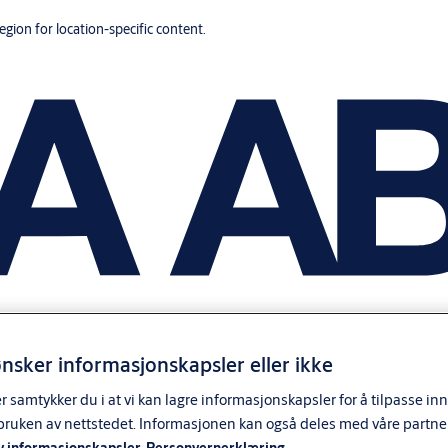
region for location-specific content.
nsker informasjonskapsler eller ikke
samtykker du i at vi kan lagre informasjonskapsler for å tilpasse in
bruken av nettstedet. Informasjonen kan også deles med våre partne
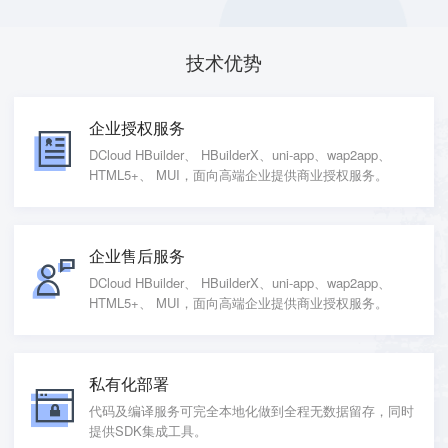
技术优势
企业授权服务
DCloud HBuilder、 HBuilderX、uni-app、wap2app、
HTML5+、 MUI，面向高端企业提供商业授权服务。
企业售后服务
DCloud HBuilder、 HBuilderX、uni-app、wap2app、
HTML5+、 MUI，面向高端企业提供商业授权服务。
私有化部署
代码及编译服务可完全本地化做到全程无数据留存，同时
提供SDK集成工具。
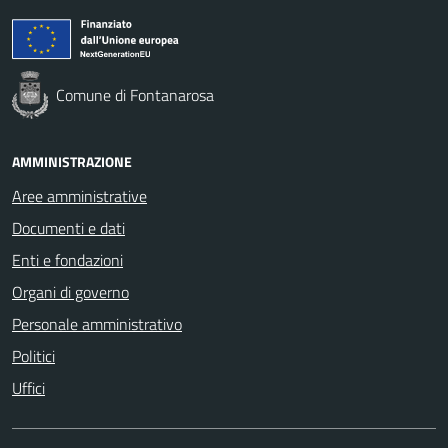
Comune di Fontanarosa
AMMINISTRAZIONE
Aree amministrative
Documenti e dati
Enti e fondazioni
Organi di governo
Personale amministrativo
Politici
Uffici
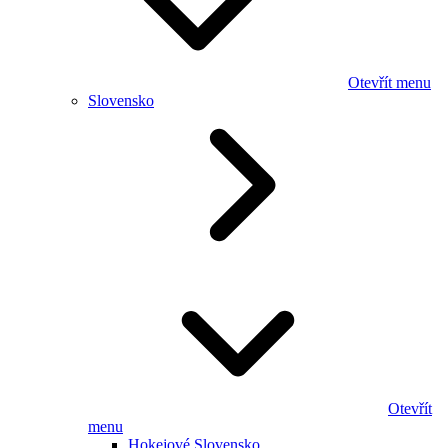
Otevřít menu
Slovensko
Otevřít
menu
Hokejové Slovensko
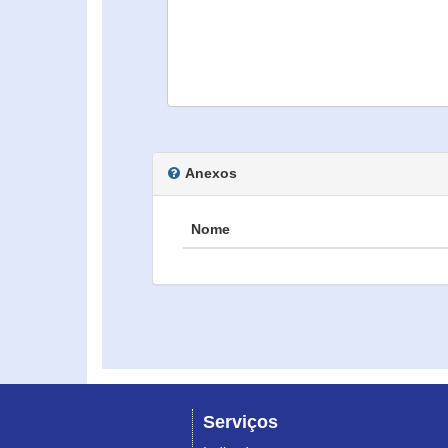
Anexos
Nome
Serviços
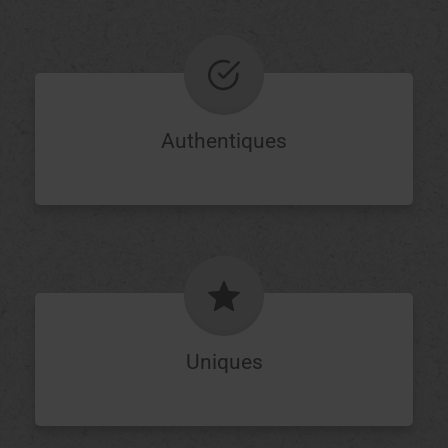
Authentiques
Uniques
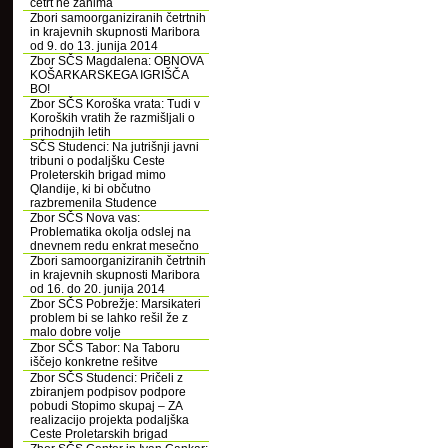
četrt ne zanima
Zbori samoorganiziranih četrtnih
in krajevnih skupnosti Maribora
od 9. do 13. junija 2014
Zbor SČS Magdalena: OBNOVA
KOŠARKARSKEGA IGRIŠČA
BO!
Zbor SČS Koroška vrata: Tudi v
Koroških vratih že razmišljali o
prihodnjih letih
SČS Studenci: Na jutrišnji javni
tribuni o podaljšku Ceste
Proleterskih brigad mimo
Qlandije, ki bi občutno
razbremenila Studence
Zbor SČS Nova vas:
Problematika okolja odslej na
dnevnem redu enkrat mesečno
Zbori samoorganiziranih četrtnih
in krajevnih skupnosti Maribora
od 16. do 20. junija 2014
Zbor SČS Pobrežje: Marsikateri
problem bi se lahko rešil že z
malo dobre volje
Zbor SČS Tabor: Na Taboru
iščejo konkretne rešitve
Zbor SČS Studenci: Pričeli z
zbiranjem podpisov podpore
pobudi Stopimo skupaj – ZA
realizacijo projekta podaljška
Ceste Proletarskih brigad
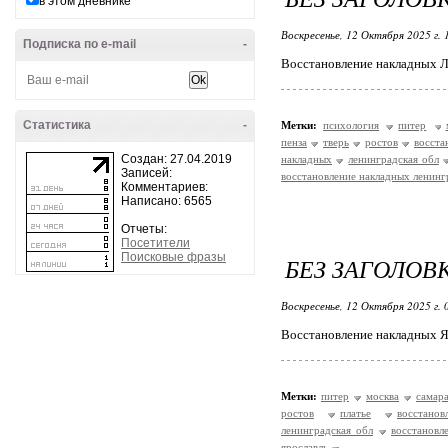
в этом дневнике
Воскресенье, 12 Октября 2025 г.
Подписка по e-mail
-
Восстановление накладных Л
Статистика
-
Метки:
психология
питер
пенза
тверь
ростов
восста
Создан: 27.04.2019
накладных
ленинградская обл
Записей:
восстановление накладных ленинг
Комментариев:
Написано: 6565
Отчеты:
Посетители
Поисковые фразы
БЕЗ ЗАГОЛОВ
Воскресенье, 12 Октября 2025 г.
Восстановление накладных Я
Метки:
питер
москва
самар
ростов
платье
восстанов
ленинградская обл
восстановл
ярославль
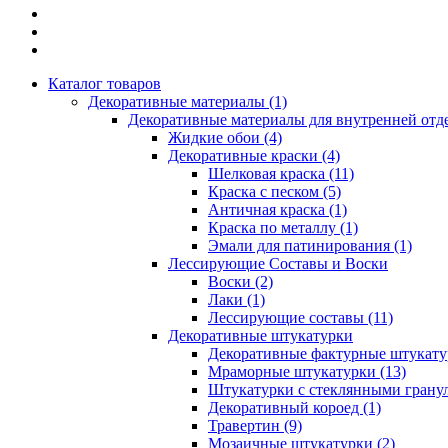
Каталог товаров
Декоративные материалы (1)
Декоративные материалы для внутренней отд
Жидкие обои (4)
Декоративные краски (4)
Шелковая краска (11)
Краска с песком (5)
Античная краска (1)
Краска по металлу (1)
Эмали для патинирования (1)
Лессирующие Составы и Воски
Воски (2)
Лаки (1)
Лессирующие составы (11)
Декоративные штукатурки
Декоративные фактурные штукатур
Мраморные штукатурки (13)
Штукатурки с стеклянными гранул
Декоративный короед (1)
Травертин (9)
Мозаичные штукатурки (2)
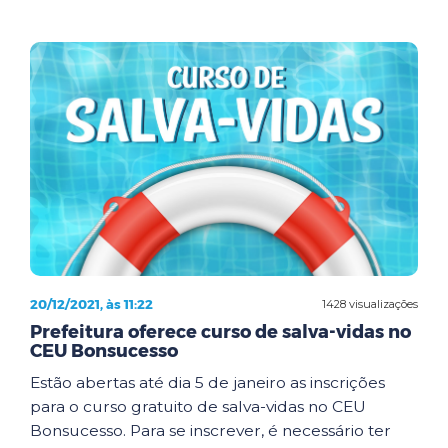
20/12/2021, às 11:22
1428 visualizações
Prefeitura oferece curso de salva-vidas no
CEU Bonsucesso
Estão abertas até dia 5 de janeiro as inscrições
para o curso gratuito de salva-vidas no CEU
Bonsucesso. Para se inscrever, é necessário ter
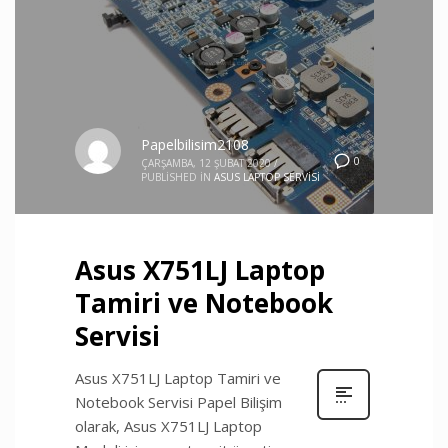
Papelbilisim2108
0
ÇARŞAMBA, 12 ŞUBAT 2020
/
PUBLISHED IN
ASUS LAPTOP SERVISI
Asus X751LJ Laptop
Tamiri ve Notebook
Servisi
Asus X751LJ Laptop Tamiri ve
Notebook Servisi Papel Bilişim
olarak, Asus X751LJ Laptop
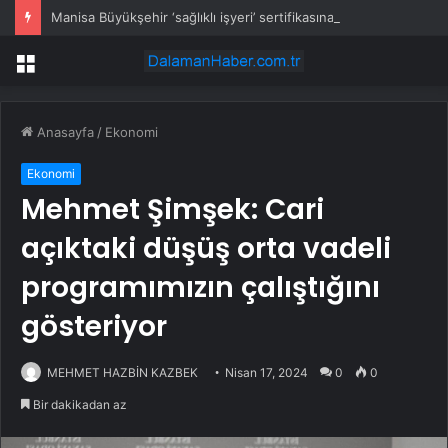
Manisa Büyükşehir ‘sağlıklı işyeri’ sertifikasına kavuştu
Menü
Anasayfa
/
Ekonomi
Ekonomi
Mehmet Şimşek: Cari
açıktaki düşüş orta vadeli
programımızın çalıştığını
gösteriyor
MEHMET HAZBİN KAZBEK
Nisan 17, 2024
0
0
Bir dakikadan az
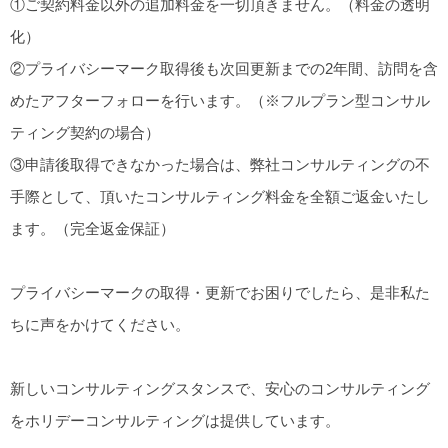
①ご契約料金以外の追加料金を一切頂きません。（料金の透明
化）
②プライバシーマーク取得後も次回更新までの2年間、訪問を含
めたアフターフォローを行います。（※フルプラン型コンサル
ティング契約の場合）
③申請後取得できなかった場合は、弊社コンサルティングの不
手際として、頂いたコンサルティング料金を全額ご返金いたし
ます。（完全返金保証）
プライバシーマークの取得・更新でお困りでしたら、是非私た
ちに声をかけてください。
新しいコンサルティングスタンスで、安心のコンサルティング
をホリデーコンサルティングは提供しています。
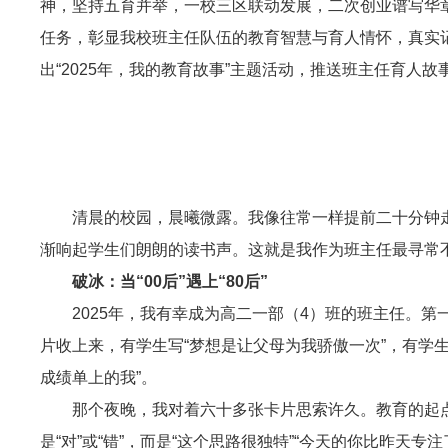
神，坚持五育并举，一校三区联动发展，二次创业谱写华
任务，彰显我校班主任队伍的教育智慧与育人情怀，真实
出“2025年，我的教育故事”主题活动，推送班主任育人
清晨的校园，晨曦微露。我像往常一样提前二十分钟
渐响起学生们朗朗的读书声。这就是我作为班主任最寻常
破冰：当“00后”遇上“80后”
2025年，我有幸成为高二一部（4）班的班主任。
片收上来，有学生写“梦想是让父母为我骄傲一次”，有学
成绩单上的我”。
那个夜晚，我对着六十多张卡片思索许久。教育的起
是“对”或“错”，而是“这个思路很独特”“今天的你比昨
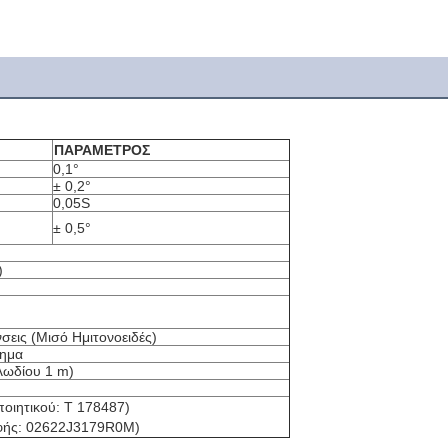
ΠΑΡΑΜΕΤΡΟΣ
0,1°
± 0,2°
0,05S
± 0,5°
)
εις (Μισό Ημιτονοειδές)
λημα
λωδίου 1 m)
οιητικού: T 178487)
φής: 02622J3179R0M)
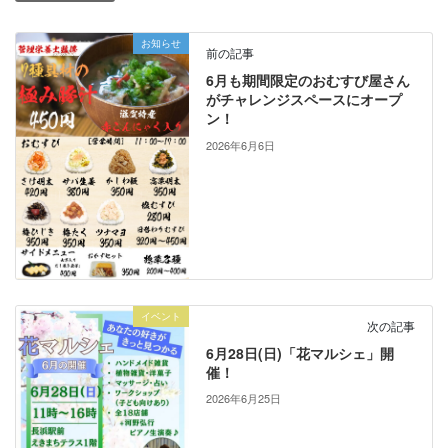
お知らせ
前の記事
6月も期間限定のおむすび屋さん
がチャレンジスペースにオープ
ン！
2026年6月6日
イベント
次の記事
6月28日(日)「花マルシェ」開
催！
2026年6月25日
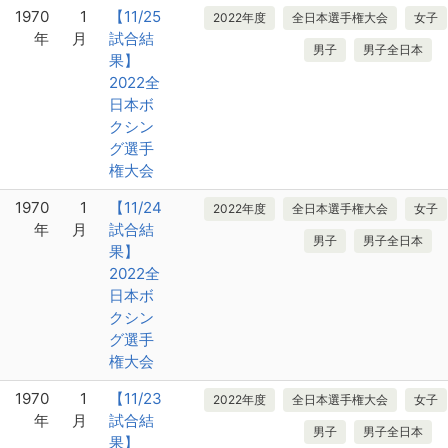
1970
1
【11/25
2022年度
全日本選手権大会
女子
年
月
試合結
男子
男子全日本
果】
2022全
日本ボ
クシン
グ選手
権大会
1970
1
【11/24
2022年度
全日本選手権大会
女子
年
月
試合結
男子
男子全日本
果】
2022全
日本ボ
クシン
グ選手
権大会
1970
1
【11/23
2022年度
全日本選手権大会
女子
年
月
試合結
男子
男子全日本
果】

GOAL OF THE EXERCISE
Retype each line of the listing above word for word. Exclude the pictures.

RESPONSE TO THIS TASK
region for location-specific content.
nsker informasjonskapsler eller ikke
samtykker du i at vi kan lagre informasjonskapsler for å tilpasse in
bruken av nettstedet. Informasjonen kan også deles med våre partne
技术优势
企业授权服务
DCloud HBuilder、 HBuilderX、uni-app、wap2app、
HTML5+、 MUI，面向高端企业提供商业授权服务。
企业售后服务
DCloud HBuilder、 HBuilderX、uni-app、wap2app、
HTML5+、 MUI，面向高端企业提供商业授权服务。
私有化部署
代码及编译服务可完全本地化做到全程无数据留存，同时
提供SDK集成工具。
Comune di Fontanarosa
AMMINISTRAZIONE
Aree amministrative
Documenti e dati
Enti e fondazioni
Organi di governo
Personale amministrativo
Politici
Uffici
Otevřít menu
Slovensko
Otevřít
menu
Hokejové Slovensko
Anexos
Nome
Serviços
Authentiques
Uniques
četrt ne zanima
Zbori samoorganiziranih četrtnih
in krajevnih skupnosti Maribora
od 9. do 13. junija 2014
Zbor SČS Magdalena: OBNOVA
KOŠARKARSKEGA IGRIŠČA
BO!
Zbor SČS Koroška vrata: Tudi v
Koroških vratih že razmišljali o
prihodnjih letih
SČS Studenci: Na jutrišnji javni
tribuni o podaljšku Ceste
Proleterskih brigad mimo
Qlandije, ki bi občutno
razbremenila Studence
Zbor SČS Nova vas:
Problematika okolja odslej na
dnevnem redu enkrat mesečno
Zbori samoorganiziranih četrtnih
in krajevnih skupnosti Maribora
od 16. do 20. junija 2014
Zbor SČS Pobrežje: Marsikateri
problem bi se lahko rešil že z
malo dobre volje
Zbor SČS Tabor: Na Taboru
iščejo konkretne rešitve
Zbor SČS Studenci: Pričeli z
zbiranjem podpisov podpore
pobudi Stopimo skupaj – ZA
realizacijo projekta podaljška
Ceste Proletarskih brigad
в этом дневнике
Воскресенье, 12 Октября 2025 г.
Подписка по e-mail
-
Восстановление накладных Л
Статистика
-
Метки:
психология
питер
пенза
тверь
ростов
восста
Создан: 27.04.2019
накладных
ленинградская обл
Записей:
восстановление накладных ленинг
Комментариев:
Написано: 6565
Отчеты:
Посетители
Поисковые фразы
БЕЗ ЗАГОЛОВ
Воскресенье, 12 Октября 2025 г.
Восстановление накладных Я
Метки:
питер
москва
самар
ростов
платье
восстанов
ленинградская обл
восстановл
ярославль
Каталог товаров
Декоративные материалы (1)
Декоративные материалы для внутренней отд
Жидкие обои (4)
Декоративные краски (4)
Шелковая краска (11)
Краска с песком (5)
Античная краска (1)
Краска по металлу (1)
Эмали для патинирования (1)
Лессирующие Составы и Воски
Воски (2)
Лаки (1)
Лессирующие составы (11)
Декоративные штукатурки
Декоративные фактурные штукатур
Мраморные штукатурки (13)
Штукатурки с стеклянными гранул
Декоративный короед (1)
Травертин (9)
Мозаичные штукатурки (2)
20/12/2021, às 11:22
1428 visualizações
Prefeitura oferece curso de salva-vidas no
CEU Bonsucesso
Estão abertas até dia 5 de janeiro as inscrições
para o curso gratuito de salva-vidas no CEU
Bonsucesso. Para se inscrever, é necessário ter
Papelbilisim2108
0
ÇARŞAMBA, 12 ŞUBAT 2020
/
PUBLISHED IN
ASUS LAPTOP SERVISI
Asus X751LJ Laptop
Tamiri ve Notebook
Servisi
Asus X751LJ Laptop Tamiri ve
Notebook Servisi Papel Bilişim
olarak, Asus X751LJ Laptop
Manisa Büyükşehir ‘sağlıklı işyeri’ sertifikasına kavuştu
Menü
Anasayfa
/
Ekonomi
Ekonomi
Mehmet Şimşek: Cari
açıktaki düşüş orta vadeli
programımızın çalıştığını
gösteriyor
MEHMET HAZBİN KAZBEK
Nisan 17, 2024
0
0
Bir dakikadan az
①ご契約料金以外の追加料金を一切頂きません。（料金の透明
化）
②プライバシーマーク取得後も次回更新までの2年間、訪問を含
めたアフターフォローを行います。（※フルプラン型コンサル
ティング契約の場合）
③申請後取得できなかった場合は、弊社コンサルティングの不
手際として、頂いたコンサルティング料金を全額ご返金いたし
ます。（完全返金保証）
プライバシーマークの取得・更新でお困りでしたら、是非私た
ちに声をかけてください。
新しいコンサルティングスタンスで、安心のコンサルティング
をホリデーコンサルティングは提供しています。
神，坚持五育并举，一校三区联动发展，二次创业谱写华
任务，彰显我校班主任队伍的教育智慧与育人情怀，真实
出“2025年，我的教育故事”主题活动，推送班主任育人
清晨的校园，晨曦微露。我像往常一样提前二十分钟
渐响起学生们朗朗的读书声。这就是我作为班主任最寻常
破冰：当“00后”遇上“80后”
2025年，我有幸成为高二一部（4）班的班主任。
片收上来，有学生写“梦想是让父母为我骄傲一次”，有学
成绩单上的我”。
那个夜晚，我对着六十多张卡片思索许久。教育的起
是“对”或“错”，而是“这个思路很独特”“今天的你比昨
ΠΑΡΑΜΕΤΡΟΣ
0,1°
± 0,2°
0,05S
± 0,5°
)
εις (Μισό Ημιτονοειδές)
λημα
λωδίου 1 m)
οιητικού: T 178487)
φής: 02622J3179R0M)
お知らせ
前の記事
6月も期間限定のおむすび屋さん
がチャレンジスペースにオープ
ン！
2026年6月6日
イベント
次の記事
6月28日(日)「花マルシェ」開
催！
2026年6月25日
1970
1
【11/25
2022年度
全日本選手権大会
女子
年
月
試合結
男子
男子全日本
果】
2022全
日本ボ
クシン
グ選手
権大会
1970
1
【11/24
2022年度
全日本選手権大会
女子
年
月
試合結
男子
男子全日本
果】
2022全
日本ボ
クシン
グ選手
権大会
1970
1
【11/23
2022年度
全日本選手権大会
女子
年
月
試合結
男子
男子全日本
果】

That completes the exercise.